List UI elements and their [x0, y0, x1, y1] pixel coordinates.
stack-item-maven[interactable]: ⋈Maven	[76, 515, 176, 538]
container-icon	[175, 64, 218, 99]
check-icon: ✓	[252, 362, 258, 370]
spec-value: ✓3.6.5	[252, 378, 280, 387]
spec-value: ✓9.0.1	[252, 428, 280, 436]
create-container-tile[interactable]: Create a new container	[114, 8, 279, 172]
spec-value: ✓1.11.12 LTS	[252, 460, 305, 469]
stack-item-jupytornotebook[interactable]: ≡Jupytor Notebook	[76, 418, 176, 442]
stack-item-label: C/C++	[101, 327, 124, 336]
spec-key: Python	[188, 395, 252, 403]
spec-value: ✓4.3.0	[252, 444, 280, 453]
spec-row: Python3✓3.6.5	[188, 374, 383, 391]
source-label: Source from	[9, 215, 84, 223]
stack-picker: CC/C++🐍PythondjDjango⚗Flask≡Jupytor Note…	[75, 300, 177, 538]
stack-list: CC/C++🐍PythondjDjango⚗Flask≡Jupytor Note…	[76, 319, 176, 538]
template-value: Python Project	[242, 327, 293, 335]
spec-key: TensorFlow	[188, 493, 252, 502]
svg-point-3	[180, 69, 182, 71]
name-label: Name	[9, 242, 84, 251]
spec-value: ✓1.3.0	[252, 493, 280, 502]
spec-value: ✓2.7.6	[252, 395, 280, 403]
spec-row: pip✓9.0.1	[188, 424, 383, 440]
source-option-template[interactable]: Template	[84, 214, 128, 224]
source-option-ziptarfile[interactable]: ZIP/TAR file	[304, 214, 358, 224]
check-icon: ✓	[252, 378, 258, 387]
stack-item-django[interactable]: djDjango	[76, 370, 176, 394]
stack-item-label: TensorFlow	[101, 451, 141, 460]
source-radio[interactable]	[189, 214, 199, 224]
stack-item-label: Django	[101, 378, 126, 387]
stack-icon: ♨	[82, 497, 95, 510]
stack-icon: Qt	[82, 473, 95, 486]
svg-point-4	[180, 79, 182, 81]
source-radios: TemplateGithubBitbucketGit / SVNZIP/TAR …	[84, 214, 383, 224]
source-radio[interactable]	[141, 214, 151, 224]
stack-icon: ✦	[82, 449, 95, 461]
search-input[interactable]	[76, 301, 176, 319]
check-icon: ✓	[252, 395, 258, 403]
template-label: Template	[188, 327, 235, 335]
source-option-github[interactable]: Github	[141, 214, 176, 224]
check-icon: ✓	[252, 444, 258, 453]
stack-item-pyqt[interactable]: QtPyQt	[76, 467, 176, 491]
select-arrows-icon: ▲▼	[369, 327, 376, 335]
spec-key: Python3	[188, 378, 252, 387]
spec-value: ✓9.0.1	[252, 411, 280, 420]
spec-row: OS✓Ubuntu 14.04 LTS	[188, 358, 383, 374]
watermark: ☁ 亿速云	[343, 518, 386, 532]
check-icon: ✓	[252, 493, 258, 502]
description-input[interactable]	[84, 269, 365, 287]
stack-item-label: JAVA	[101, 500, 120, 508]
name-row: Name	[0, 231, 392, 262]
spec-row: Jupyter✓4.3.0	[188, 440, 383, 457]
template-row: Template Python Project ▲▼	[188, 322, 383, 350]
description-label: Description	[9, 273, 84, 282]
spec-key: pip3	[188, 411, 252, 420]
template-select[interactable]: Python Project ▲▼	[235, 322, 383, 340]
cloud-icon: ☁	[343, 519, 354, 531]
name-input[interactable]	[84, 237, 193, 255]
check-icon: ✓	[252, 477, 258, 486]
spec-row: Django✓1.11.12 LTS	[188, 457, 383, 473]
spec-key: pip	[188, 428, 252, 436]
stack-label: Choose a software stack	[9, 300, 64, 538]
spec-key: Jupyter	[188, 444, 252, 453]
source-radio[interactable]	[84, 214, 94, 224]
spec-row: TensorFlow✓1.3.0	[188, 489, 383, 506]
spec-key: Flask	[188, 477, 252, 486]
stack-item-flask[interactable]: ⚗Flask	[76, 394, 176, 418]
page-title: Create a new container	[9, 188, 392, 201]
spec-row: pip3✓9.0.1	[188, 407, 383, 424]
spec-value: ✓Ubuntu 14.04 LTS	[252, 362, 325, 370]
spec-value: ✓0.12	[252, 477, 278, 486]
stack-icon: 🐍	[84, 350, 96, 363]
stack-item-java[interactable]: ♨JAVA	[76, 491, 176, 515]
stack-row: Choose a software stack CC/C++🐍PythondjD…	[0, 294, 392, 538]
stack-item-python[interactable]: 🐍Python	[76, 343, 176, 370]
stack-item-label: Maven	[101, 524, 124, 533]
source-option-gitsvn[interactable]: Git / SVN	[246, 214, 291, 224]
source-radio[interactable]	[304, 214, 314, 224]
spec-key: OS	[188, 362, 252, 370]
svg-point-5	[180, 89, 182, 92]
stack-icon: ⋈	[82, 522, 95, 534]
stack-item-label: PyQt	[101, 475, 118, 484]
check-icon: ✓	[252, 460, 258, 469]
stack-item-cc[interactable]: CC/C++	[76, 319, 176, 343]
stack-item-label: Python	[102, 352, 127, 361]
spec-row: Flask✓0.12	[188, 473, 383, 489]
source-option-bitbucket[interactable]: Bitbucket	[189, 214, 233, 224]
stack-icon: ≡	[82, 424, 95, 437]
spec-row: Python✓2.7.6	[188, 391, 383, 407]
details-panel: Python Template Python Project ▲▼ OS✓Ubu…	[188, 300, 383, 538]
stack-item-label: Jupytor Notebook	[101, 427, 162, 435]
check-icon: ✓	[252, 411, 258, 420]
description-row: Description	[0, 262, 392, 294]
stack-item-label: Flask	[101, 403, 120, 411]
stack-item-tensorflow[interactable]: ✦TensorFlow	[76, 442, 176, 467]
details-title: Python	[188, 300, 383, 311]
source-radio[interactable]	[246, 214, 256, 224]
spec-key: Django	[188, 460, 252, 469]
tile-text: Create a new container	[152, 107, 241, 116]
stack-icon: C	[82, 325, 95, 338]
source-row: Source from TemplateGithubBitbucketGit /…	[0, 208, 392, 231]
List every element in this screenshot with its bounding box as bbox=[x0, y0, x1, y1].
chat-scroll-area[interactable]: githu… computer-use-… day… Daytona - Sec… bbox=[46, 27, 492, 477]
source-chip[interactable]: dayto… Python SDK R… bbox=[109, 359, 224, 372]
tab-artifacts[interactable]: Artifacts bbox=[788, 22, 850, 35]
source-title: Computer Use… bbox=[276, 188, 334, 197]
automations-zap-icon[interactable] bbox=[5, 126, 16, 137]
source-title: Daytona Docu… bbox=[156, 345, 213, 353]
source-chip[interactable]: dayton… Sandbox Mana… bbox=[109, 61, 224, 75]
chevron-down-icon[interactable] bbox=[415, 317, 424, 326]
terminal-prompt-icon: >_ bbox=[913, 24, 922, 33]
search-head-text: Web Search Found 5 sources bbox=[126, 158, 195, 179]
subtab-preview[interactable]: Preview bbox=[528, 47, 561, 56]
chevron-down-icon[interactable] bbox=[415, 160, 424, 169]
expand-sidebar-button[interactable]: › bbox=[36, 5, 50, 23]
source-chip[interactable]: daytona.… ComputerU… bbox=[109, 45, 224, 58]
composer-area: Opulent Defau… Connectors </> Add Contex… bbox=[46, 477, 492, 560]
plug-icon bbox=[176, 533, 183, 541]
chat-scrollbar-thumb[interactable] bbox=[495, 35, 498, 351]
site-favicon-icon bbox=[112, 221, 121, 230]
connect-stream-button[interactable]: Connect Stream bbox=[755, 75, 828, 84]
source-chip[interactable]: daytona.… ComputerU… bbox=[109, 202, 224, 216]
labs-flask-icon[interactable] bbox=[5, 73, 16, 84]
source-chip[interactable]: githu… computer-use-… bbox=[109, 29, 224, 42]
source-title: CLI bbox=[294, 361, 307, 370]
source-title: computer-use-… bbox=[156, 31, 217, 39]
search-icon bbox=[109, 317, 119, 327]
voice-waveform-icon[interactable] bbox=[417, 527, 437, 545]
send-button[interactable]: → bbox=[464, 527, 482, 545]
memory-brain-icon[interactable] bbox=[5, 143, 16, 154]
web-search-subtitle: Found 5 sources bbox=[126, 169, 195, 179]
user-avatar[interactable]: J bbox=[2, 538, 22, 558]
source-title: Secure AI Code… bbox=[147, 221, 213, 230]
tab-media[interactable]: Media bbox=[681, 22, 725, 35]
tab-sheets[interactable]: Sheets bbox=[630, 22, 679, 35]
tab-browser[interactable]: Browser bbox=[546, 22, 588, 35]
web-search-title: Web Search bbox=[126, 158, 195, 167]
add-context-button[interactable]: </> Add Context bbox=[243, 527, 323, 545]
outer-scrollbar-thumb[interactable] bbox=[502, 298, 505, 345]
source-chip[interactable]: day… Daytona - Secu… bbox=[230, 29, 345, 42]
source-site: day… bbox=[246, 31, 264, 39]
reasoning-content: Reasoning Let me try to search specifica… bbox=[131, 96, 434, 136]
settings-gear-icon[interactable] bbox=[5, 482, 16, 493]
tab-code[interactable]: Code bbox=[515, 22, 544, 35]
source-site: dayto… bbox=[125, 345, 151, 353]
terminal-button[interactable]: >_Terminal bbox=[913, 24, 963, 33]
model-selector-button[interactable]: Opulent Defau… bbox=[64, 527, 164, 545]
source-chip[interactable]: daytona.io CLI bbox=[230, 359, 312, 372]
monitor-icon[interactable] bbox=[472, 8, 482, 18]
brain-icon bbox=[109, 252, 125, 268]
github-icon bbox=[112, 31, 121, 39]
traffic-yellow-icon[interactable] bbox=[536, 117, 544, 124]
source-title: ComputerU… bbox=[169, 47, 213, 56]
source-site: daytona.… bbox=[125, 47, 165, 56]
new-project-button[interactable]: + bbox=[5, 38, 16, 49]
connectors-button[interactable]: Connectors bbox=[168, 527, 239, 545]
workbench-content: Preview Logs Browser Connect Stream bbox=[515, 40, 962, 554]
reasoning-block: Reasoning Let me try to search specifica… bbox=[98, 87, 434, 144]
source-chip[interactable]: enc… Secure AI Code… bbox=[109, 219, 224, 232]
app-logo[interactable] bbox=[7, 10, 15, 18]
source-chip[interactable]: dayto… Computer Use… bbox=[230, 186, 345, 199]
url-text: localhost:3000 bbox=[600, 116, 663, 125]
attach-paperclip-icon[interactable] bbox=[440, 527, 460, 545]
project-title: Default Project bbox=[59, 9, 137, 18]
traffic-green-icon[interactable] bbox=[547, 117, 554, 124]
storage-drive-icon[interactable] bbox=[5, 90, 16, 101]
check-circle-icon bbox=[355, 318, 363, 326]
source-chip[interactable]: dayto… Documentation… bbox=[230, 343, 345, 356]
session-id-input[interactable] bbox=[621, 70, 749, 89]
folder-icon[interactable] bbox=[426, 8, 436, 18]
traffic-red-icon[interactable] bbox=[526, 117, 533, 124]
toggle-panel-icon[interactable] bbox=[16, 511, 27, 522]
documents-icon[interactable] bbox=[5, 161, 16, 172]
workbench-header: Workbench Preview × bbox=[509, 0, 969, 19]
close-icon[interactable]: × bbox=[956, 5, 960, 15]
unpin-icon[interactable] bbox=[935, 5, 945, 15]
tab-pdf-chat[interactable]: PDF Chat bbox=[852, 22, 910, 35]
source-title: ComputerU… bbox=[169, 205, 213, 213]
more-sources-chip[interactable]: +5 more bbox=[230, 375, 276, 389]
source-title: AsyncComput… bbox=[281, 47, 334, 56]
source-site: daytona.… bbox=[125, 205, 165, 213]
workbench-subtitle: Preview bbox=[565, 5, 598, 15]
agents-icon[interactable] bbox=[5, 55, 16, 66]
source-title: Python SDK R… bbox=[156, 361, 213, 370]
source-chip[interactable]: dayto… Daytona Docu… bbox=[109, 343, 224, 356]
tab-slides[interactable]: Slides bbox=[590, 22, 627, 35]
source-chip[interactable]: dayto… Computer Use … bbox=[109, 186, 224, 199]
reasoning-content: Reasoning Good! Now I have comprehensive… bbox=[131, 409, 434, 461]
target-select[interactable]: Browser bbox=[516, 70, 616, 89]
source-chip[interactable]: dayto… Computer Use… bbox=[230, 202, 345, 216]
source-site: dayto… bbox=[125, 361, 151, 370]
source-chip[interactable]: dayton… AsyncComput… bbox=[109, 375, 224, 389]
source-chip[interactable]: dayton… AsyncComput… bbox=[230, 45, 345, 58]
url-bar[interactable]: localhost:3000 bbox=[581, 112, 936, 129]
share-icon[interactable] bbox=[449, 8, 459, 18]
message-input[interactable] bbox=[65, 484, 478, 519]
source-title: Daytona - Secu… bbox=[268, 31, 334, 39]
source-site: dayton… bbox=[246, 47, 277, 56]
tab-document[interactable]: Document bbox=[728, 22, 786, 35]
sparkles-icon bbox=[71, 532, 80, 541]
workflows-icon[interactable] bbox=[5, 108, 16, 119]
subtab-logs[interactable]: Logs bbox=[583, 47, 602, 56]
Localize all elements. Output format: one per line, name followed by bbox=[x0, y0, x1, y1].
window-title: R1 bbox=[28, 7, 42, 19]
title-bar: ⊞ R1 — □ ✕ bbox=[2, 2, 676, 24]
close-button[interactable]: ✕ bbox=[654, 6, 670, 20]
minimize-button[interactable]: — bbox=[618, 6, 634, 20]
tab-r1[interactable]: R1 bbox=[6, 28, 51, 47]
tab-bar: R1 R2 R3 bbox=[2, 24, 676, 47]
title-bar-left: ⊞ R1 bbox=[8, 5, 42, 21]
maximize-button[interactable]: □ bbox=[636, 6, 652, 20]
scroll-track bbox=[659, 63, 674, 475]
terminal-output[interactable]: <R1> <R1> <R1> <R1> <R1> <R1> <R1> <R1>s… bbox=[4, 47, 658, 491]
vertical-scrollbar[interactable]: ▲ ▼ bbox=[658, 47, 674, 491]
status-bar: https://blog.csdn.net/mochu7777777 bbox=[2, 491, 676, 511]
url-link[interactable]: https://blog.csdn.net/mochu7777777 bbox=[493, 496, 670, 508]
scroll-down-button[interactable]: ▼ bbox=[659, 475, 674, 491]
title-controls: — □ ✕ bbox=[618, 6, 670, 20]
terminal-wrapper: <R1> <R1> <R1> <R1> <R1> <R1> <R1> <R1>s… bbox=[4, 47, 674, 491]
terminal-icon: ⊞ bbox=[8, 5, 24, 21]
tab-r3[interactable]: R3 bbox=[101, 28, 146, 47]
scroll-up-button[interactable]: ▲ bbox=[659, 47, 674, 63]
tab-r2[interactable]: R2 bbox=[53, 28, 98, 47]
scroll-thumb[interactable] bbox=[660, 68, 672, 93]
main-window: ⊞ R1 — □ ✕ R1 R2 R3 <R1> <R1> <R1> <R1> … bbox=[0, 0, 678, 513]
——
> _Work to complete_
Go through the entries above and report every line in which the word "workbench" appears.

> _Answer to this task_
workbench-content: Preview Logs Browser Connect Stream bbox=[515, 40, 962, 554]
workbench-header: Workbench Preview × bbox=[509, 0, 969, 19]
workbench-subtitle: Preview bbox=[565, 5, 598, 15]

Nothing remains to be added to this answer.